Only marginally, but the act of compassion lifted her spirits just a little. “Yes, thank you,” she said.
He dropped his rudimentary first-aid kit into his bag, took hold of her arm again, and urged her forward. They stepped toward the green area, away from the river, away from whatever celebration was going on around the red gate. “I’m sorry I wasn’t there when you arrived, ”he said.“We only just realized you’d be coming tonight.”
All her goodwill vanished and she stopped dead. “You were expecting me?”
He glanced down at her. “Aurora and Ombri have been looking for someone like you for a long time,” he said.
She jerked her hand free. “Who are Aurora and Ombri? Who are you? What’s happening?”
“Daiyu—”
“And how do you know my name?”
“People have crossed from this time and place to your world, looking for someone like you to make the journey here.”
She shook her head and put her hands to her face again. “I still don’t understand.”
“No,”hesaid,surprisingher,“Idon’ treally understand it either.

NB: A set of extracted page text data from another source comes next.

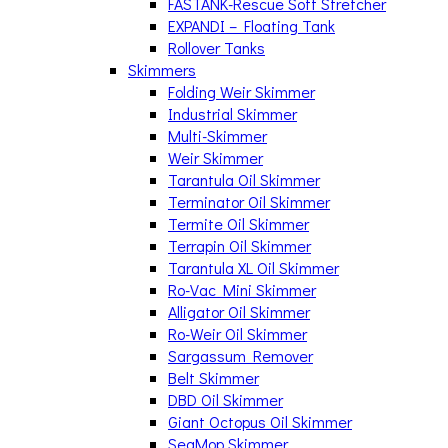
FASTANK-Rescue Soft Stretcher
EXPANDI – Floating Tank
Rollover Tanks
Skimmers
Folding Weir Skimmer
Industrial Skimmer
Multi-Skimmer
Weir Skimmer
Tarantula Oil Skimmer
Terminator Oil Skimmer
Termite Oil Skimmer
Terrapin Oil Skimmer
Tarantula XL Oil Skimmer
Ro-Vac Mini Skimmer
Alligator Oil Skimmer
Ro-Weir Oil Skimmer
Sargassum Remover
Belt Skimmer
DBD Oil Skimmer
Giant Octopus Oil Skimmer
SeaMop Skimmer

Aurora and Ombri can explain it
better than I can. Let me take you to the house and get you something to eat. I promise you, everything will be all right.”
For a moment she hesitated. If she truly was in a different world—however impossible that seemed to be—how would she know whom to trust, what to believe? If she followed this stranger to some isolated location, would she suddenly be in mortal danger?
“I promise no one will hurt you,” he said, as if he could read her mind. “Truly, it will be better if I can get you to the house.”
She had no reason to trust him. And yet she couldn’t bring herself to summon fear. He watched her gravely, and something in his expression struck her as simply kind. Again she experienced the sense that she knew him already, that he had watched over her at some point when she was injured or in danger. Daiyu was used to meeting strangers; her father brought them home all the time. But she had never before met a stranger who had made her feel this instant sense of connection. She put her hand out again, and he took it with great care.
“All right,” she said. “Let’s go.”
He led her across the greensward and onto one of the streets cluttered with a mishmash of buildings. Traffic was heavy, but it consisted mostly of people on foot or riding contraptions that looked like bicycles crossed with carts. There seemed to be thousands of people crowded into the streets and on the sidewalks. By the time Kalen had turned a couple of corners, Daiyu was hopelessly lost; she couldn’t even orient herself by the placement of the river. She hoped they didn’t have to walk far. She was feeling pretty worn.
A clattering sound caught her attention, and she looked up to see a long, narrow trolley heading their way, slowing down as Kalen raised a hand to signal it. She couldn’t tell what powered it—not horses, at any rate, and she couldn’t smell gasoline fumes—but she didn’t greatly care. She climbed on behind Kalen and sank gratefully onto a hard wooden bench between Kalen and an older woman.